During his interview with Marr, the Health Secretary was asked about plans to increase testing for coronavirus to up to 100,000 per day by the end of April.

Hancock said he was “absolutely determined that we get there” .

“It’s going to be hard, and it’s going to require an awful lot of people to put their shoulders to the wheel across the life sciences industry and the NHS,” he said.

Speaking earlier on theAndrew Marr Show, Professor Neil Ferguson, of Imperial College London, warned that it was difficult to know when the coronavirus rules might be eased.

“There is no point, having gone through this effort, in releasing a lockdown at a point where case numbers are still high and will resurge even faster than we have seen before.

“We want case numbers to get to a low point where we can start substituting other measures for the most intrusive and economically costly aspects of the current lockdown.”

When asked about the potential final death toll, Professor Ferguson said: “It is very difficult to make predictions at the moment.
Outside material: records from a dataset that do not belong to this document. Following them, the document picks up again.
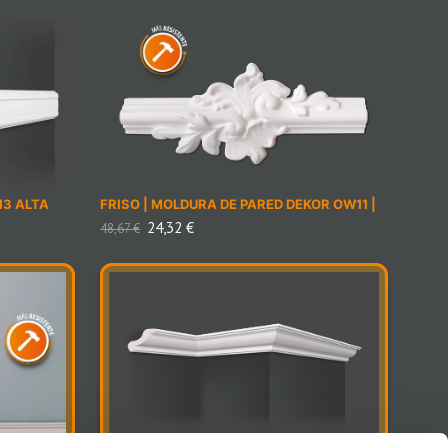
13 ALTA
FRISO | MOLDURA DE PARED DEKOR OW11 |
24,32
€
48,67
€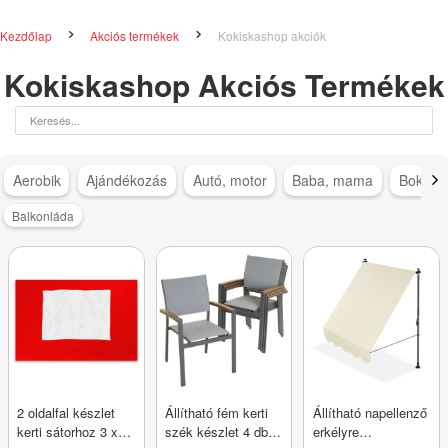
Kezdőlap
Akciós termékek
Kokiskashop akciók
Kokiskashop Akciós Termékek
Aerobik
Ajándékozás
Autó, motor
Baba, mama
Bokapá
Balkonláda
2 oldalfal készlet
Állítható fém kerti
Állítható napellenző
kerti sátorhoz 3 x 3
szék készlet 4 db
erkélyre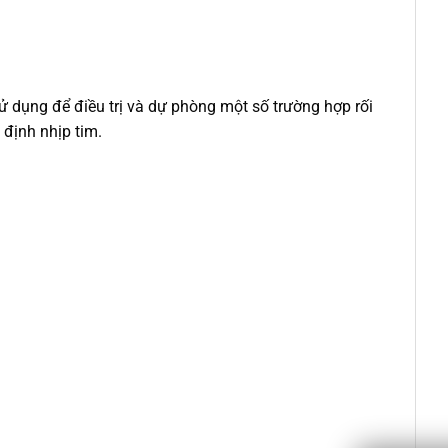
 dụng để điều trị và dự phòng một số trường hợp rối
 định nhịp tim.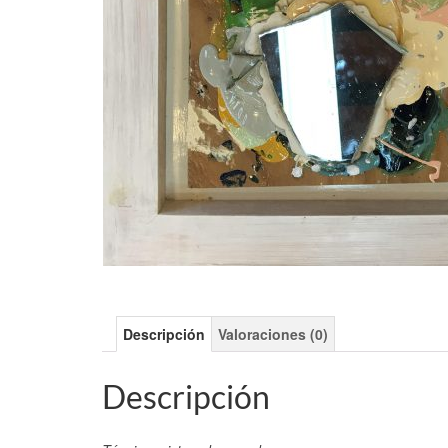
Descripción
Valoraciones (0)
Descripción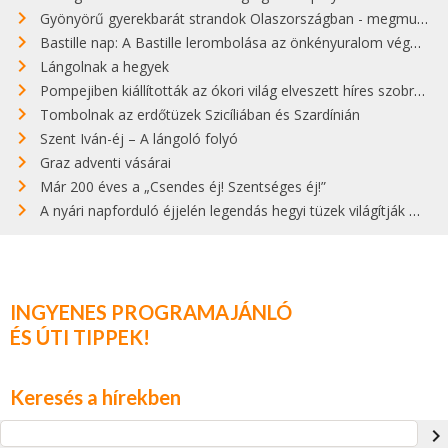
Gyönyörű gyerekbarát strandok Olaszországban - megmutatjuk a 15 legjobbat
Bastille nap: A Bastille lerombolása az önkényuralom végét jelentette
Lángolnak a hegyek
Pompejiben kiállították az ókori világ elveszett híres szobrának másolatát
Tombolnak az erdőtüzek Szicíliában és Szardínián
Szent Iván-éj – A lángoló folyó
Graz adventi vásárai
Már 200 éves a „Csendes éj! Szentséges éj!”
A nyári napforduló éjjelén legendás hegyi tüzek világítják meg Zugspitzét
INGYENES PROGRAMAJÁNLÓ
ÉS ÚTI TIPPEK!
Keresés a hírekben
navigate_next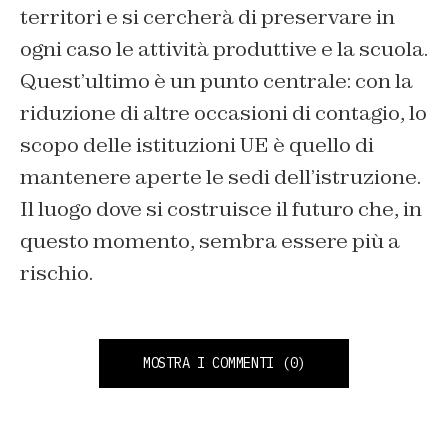
territori e si cercherà di preservare in
ogni caso le attività produttive e la scuola.
Quest’ultimo è un punto centrale: con la
riduzione di altre occasioni di contagio, lo
scopo delle istituzioni UE è quello di
mantenere aperte le sedi dell’istruzione.
Il luogo dove si costruisce il futuro che, in
questo momento, sembra essere più a
rischio.
MOSTRA I COMMENTI
(0)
“What we have is an exponentially growing curve of infections which we interrupted at a certain time. We can’t say in terms of the infections precisely where we are on that curve, we don’t have the ability right now to measure how many people have been infected.
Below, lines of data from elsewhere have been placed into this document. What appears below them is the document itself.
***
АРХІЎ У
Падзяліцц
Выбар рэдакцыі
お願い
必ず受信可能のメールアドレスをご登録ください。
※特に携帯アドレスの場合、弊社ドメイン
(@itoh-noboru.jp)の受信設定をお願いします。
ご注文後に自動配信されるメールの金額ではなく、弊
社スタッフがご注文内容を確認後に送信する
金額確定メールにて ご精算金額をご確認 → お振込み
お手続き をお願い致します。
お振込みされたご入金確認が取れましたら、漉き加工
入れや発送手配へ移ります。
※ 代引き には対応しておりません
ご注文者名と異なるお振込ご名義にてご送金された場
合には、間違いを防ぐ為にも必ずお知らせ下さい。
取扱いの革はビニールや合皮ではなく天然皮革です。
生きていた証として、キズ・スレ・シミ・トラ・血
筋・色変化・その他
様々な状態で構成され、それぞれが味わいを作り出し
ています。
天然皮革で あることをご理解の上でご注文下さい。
“That will come with antibody tests, so we are making statistical estimates and we think it [the death toll] could be anywhere between 7000 or so up to a little over 20,000.”

Meanwhile, Labour’s newly-elected deputy leader Angela Rayner criticised Hancock for returning to work last Thursday, a week after being diagnosed with coronavirus.

Rayner, who has herself been self-isolating with symptoms of Covid-19, told Ridge On Sunday, “I’m disappointed that Matt Hancock, after seven days of having the virus, went out when the World Health Organisation has said you should self-isolate for 14 days. I think it’s right that we do that because I cannot stress enough the severity of the symptoms that I have suffered, as you can tell from how breathless I am still now, and I’m day nine, day 10.

“I think the Government really need to give that clarity and continue to support people doing the right thing.”